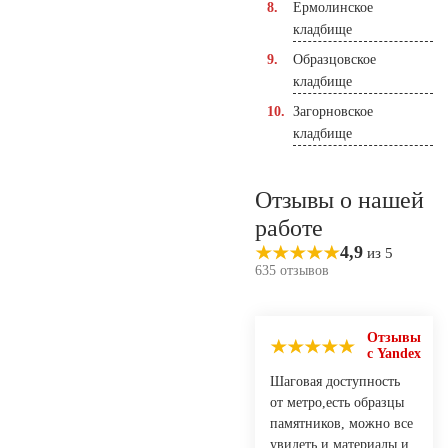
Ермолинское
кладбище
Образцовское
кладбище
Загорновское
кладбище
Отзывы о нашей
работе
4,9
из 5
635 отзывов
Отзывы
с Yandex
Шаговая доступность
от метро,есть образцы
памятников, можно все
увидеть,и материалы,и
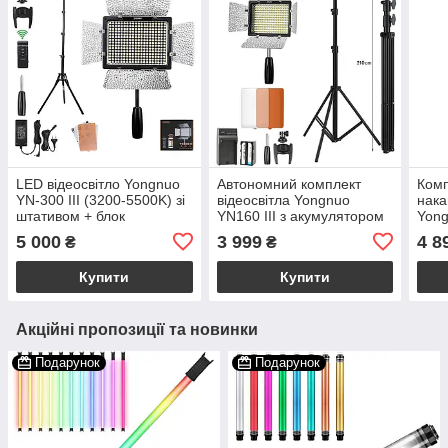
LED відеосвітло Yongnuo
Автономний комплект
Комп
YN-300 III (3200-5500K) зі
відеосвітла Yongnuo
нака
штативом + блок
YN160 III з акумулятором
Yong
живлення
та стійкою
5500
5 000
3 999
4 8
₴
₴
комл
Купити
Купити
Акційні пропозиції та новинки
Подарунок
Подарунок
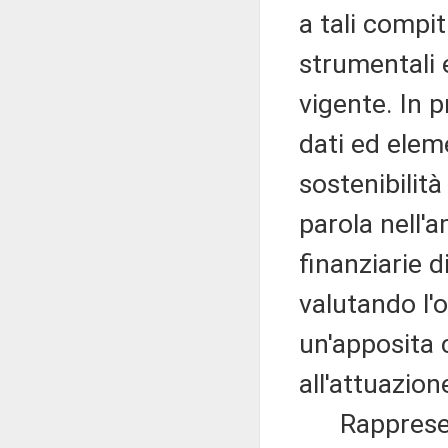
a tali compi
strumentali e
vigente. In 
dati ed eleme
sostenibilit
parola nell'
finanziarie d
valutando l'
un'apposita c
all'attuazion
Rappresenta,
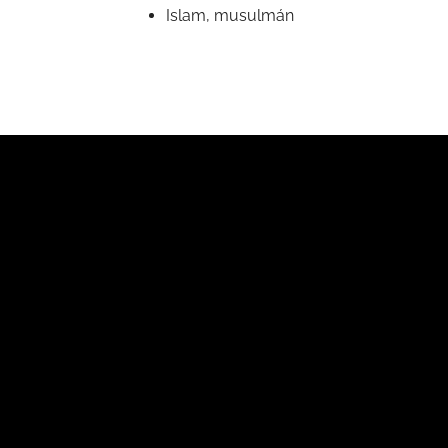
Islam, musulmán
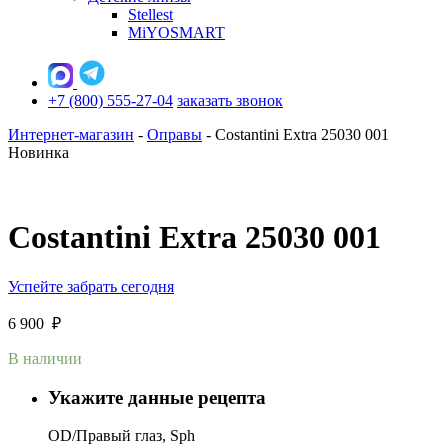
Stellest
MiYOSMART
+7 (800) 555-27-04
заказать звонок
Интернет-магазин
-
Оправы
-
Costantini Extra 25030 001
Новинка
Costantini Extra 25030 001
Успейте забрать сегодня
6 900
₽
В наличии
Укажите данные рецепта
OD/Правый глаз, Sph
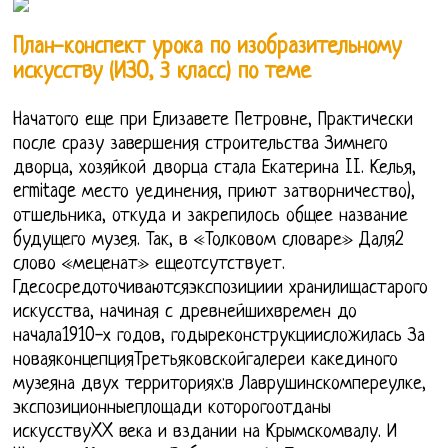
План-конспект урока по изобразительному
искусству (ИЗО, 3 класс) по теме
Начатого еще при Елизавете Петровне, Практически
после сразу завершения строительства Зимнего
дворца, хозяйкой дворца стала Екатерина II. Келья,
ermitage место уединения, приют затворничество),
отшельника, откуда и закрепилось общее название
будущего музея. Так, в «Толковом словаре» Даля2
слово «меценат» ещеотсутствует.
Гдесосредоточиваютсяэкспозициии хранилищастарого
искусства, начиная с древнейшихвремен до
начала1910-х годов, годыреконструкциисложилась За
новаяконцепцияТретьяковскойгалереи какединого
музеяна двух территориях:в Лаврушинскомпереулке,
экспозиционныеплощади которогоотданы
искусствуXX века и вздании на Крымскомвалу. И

--------------------

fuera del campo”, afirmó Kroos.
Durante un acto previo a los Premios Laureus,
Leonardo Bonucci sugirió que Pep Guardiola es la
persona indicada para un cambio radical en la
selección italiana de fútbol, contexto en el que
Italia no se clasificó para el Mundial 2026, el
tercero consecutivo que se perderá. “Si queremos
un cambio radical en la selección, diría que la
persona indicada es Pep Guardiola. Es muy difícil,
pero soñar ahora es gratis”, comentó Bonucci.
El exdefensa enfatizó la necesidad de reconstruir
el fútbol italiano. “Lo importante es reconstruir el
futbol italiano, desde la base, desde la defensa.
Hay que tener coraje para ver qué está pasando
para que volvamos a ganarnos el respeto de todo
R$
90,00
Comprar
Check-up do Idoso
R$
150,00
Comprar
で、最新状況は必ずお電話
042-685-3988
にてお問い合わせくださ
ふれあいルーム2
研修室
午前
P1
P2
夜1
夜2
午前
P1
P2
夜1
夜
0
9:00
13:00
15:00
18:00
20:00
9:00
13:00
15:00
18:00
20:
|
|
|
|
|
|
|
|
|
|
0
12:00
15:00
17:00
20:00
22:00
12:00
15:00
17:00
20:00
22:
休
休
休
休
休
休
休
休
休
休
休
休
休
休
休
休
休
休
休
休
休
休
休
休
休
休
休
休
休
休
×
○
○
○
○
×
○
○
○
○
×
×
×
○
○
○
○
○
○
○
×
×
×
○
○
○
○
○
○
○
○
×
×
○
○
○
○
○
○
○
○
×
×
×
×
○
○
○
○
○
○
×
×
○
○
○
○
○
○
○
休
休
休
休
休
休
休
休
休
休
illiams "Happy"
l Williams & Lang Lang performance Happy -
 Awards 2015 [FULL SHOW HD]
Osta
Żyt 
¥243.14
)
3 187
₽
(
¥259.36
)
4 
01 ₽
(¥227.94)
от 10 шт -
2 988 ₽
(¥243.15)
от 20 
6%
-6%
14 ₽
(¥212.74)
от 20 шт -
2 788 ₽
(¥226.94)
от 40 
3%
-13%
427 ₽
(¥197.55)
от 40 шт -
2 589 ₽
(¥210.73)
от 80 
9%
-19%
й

--------------------

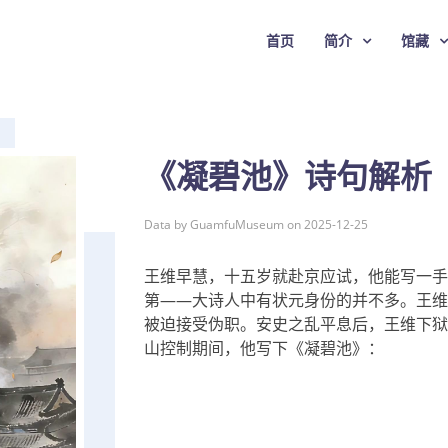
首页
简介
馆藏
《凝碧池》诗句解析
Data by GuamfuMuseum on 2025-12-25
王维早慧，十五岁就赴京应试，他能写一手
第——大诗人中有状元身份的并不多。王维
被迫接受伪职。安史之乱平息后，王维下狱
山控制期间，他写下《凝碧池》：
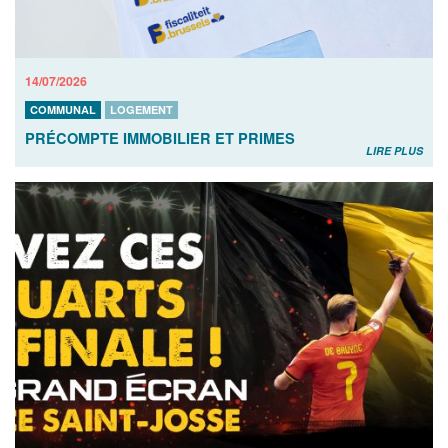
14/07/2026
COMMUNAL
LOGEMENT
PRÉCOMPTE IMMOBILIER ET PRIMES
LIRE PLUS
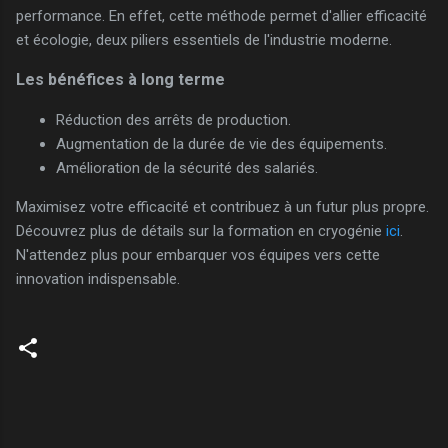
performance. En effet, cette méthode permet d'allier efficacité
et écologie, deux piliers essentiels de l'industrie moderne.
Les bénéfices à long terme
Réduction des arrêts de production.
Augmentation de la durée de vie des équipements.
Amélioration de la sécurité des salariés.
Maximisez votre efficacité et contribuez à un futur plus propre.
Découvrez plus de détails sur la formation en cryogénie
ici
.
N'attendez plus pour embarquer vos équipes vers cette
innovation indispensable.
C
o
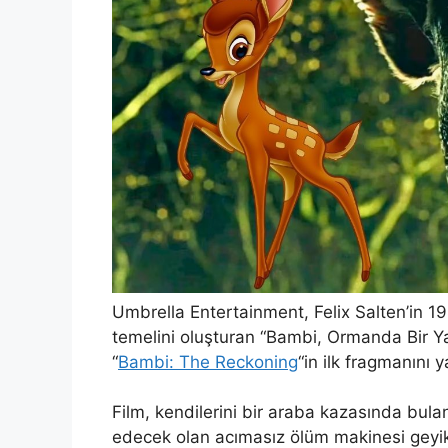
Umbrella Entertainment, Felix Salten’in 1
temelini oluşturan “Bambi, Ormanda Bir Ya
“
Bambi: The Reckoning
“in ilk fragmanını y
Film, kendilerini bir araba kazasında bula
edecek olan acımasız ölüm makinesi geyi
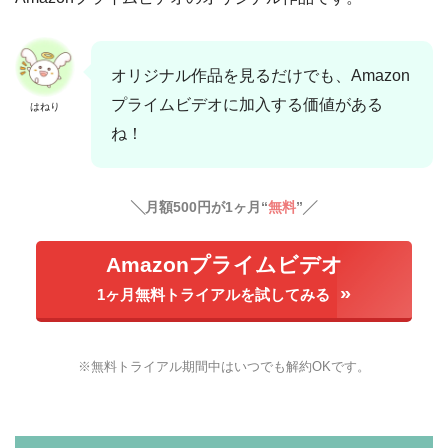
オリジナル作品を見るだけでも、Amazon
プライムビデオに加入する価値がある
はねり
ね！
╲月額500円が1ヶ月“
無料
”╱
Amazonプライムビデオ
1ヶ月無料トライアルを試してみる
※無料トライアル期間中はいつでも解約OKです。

--------------------

_ASSIGNMENT_: Exactly the lines starting at the one above with "Ермолинское" and ending at the one with "План-конспект урока по изобразительному" should be printed, and nothing else. Omit the pictures.

_TASK OUTPUT_:
Ермолинское
кладбище
Образцовское
кладбище
Загорновское
кладбище
Отзывы о нашей
работе
4,9
из 5
635 отзывов
Отзывы
с Yandex
Шаговая доступность
от метро,есть образцы
памятников, можно все
увидеть,и материалы,и
LED відеосвітло Yongnuo
Автономний комплект
Комп
YN-300 III (3200-5500K) зі
відеосвітла Yongnuo
нака
штативом + блок
YN160 III з акумулятором
Yong
живлення
та стійкою
5500
5 000
3 999
4 8
₴
₴
комл
Купити
Купити
Акційні пропозиції та новинки
Подарунок
Подарунок
a tali compi
strumentali e
vigente. In 
dati ed eleme
sostenibilit
parola nell'
finanziarie d
valutando l'
un'apposita c
all'attuazion
Rappresenta,
Islam, musulmán
Stellest
MiYOSMART
+7 (800) 555-27-04
заказать звонок
Интернет-магазин
-
Оправы
-
Costantini Extra 25030 001
Новинка
Costantini Extra 25030 001
Успейте забрать сегодня
6 900
₽
В наличии
Укажите данные рецепта
OD/Правый глаз, Sph
План-конспект урока по изобразительному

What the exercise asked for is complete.